GR-1 was born in a small laboratory on the first floor of the Fourier headquarters, where a group of engineers were busy refining and testing the robot when this reporter visited last month. The team reached a major breakthrough in 2022 – three years after the start of the project – when it managed to make the 1.65-metre tall robot rise up on both legs and walk.
“When we saw it standing up for the first time, untethered and walking around by itself, it was a big encouragement for all our engineers,” said Gu. “It felt like raising a newborn baby.”
Fourier later published an online video of the walking GR-1, drawing compliments from many viewers, but also plenty of scepticism.
“Some overseas viewers said the video was computer-generated,” said Gu. “I understand that the field is still at an early stage and that people will have different opinions, just like some had argued 20 years ago whether electric vehicles would be able to travel on roads.”
In addition to technical challenges, researchers and robotics experts have cautioned that companies still face massive difficulties in commercialising humanoid robots in the broader consumer market.

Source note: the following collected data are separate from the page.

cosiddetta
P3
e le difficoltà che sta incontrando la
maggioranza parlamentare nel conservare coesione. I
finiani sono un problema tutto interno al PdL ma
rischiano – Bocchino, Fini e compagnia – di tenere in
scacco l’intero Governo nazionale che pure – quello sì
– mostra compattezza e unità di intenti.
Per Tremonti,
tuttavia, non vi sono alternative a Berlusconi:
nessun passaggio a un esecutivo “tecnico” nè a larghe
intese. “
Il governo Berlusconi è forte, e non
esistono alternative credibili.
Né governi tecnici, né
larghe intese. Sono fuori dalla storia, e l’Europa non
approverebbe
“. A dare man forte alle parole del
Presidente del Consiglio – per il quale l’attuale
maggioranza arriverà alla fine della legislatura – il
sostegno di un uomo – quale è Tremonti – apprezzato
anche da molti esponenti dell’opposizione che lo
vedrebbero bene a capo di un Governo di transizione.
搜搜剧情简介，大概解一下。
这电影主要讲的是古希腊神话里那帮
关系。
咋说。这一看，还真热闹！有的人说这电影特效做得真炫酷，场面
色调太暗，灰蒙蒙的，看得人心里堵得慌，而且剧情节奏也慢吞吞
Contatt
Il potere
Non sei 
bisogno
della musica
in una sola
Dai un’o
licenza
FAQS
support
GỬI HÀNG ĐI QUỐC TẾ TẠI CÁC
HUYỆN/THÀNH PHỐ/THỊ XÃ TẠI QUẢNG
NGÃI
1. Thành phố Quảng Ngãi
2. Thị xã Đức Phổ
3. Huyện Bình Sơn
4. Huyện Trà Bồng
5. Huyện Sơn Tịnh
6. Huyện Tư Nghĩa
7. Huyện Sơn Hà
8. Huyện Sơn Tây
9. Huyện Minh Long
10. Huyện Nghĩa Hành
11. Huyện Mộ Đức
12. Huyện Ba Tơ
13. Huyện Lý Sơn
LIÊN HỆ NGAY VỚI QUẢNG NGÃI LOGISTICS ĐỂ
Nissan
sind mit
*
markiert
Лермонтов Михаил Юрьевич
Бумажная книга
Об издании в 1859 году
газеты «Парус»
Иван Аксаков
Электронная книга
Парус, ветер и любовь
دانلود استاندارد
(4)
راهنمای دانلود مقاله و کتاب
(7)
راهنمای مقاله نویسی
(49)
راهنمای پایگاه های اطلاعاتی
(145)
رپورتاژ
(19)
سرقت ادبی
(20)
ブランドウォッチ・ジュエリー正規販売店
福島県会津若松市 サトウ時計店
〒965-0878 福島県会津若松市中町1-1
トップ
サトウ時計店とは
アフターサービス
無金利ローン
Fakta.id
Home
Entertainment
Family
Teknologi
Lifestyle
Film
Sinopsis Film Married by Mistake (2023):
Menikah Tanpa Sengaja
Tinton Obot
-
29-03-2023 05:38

“[Humanoid robots] mostly live in the labs now and are extremely expensive,” said Zhang Xiaorong, director of Chinese research institute Shendu Technology. “A relatively high-quality machine can cost millions of yuan.”
Those problems have not stopped companies from trying.
Lei Jun, founder of Chinese smartphone giant Xiaomi, in August 2022 showed off on stage the company’s first humanoid robot CyberOne, which was seen to be capable of walking, but not much else.
Less than two months later, Elon Musk, the billionaire founder of Tesla, unveiled a prototype of its highly anticipated Optimus robot during the company’s AI Day. It walked and danced live on stage. The audience was also shown a video of the robot doing tasks like carrying a box and moving metal bars.
Musk said at the WAIC conference last month that Optimus was not intended to “have great intelligence”, but to help humans with “boring, repetitive or dangerous tasks”.
Gu said he shared similar visions with Musk, but added that robots “can also become very good friends of humans by providing emotional value”.
While current humanoid robots still have “large gaps with humans in both movement and cognitive ability”, the development of large language models (LLM) – the type of software that underpins AI chatbots like ChatGPT – could be “epoch-changing”, Gu said.
“LLMs will give robots the ability of logical reasoning, making them much more human-like,” Gu said.
While Gu emphasised that Fourier will focus on developing the hardware that makes up the “body” of the robots and leave AI developers to work on the “brain”, Fourier co-founder and chief strategy officer Zen Koh said a few AI companies had already reached out for potential collaboration in LLMs.
“We’re hoping to work with all the major ones and … as a system, be open,” Koh said.
The GR-1 robot has already been delivered in small quantities to some universities and AI companies for research and development, according to Gu. He plans to begin mass production by year-end and deliver thousands of units in 2024.
Musk last year also claimed that production could start in 2023.
Gu expects Fourier’s humanoid robots, which he said have great potential in various scenarios including elderly care, education and guest reception, to generate more revenue than its rehabilitation robots in the next three to five years.
Still, there is a long way to go before humanoid robots become a part of our daily lives, he said.
“Don’t expect a miracle to come out in a year or so – even for Tesla, we have to give them time [to achieve mass production of humanoid robots],” said Gu.
“But also, don’t underestimate the possibility that this thing may become part of people’s family lives in five or 10 years.”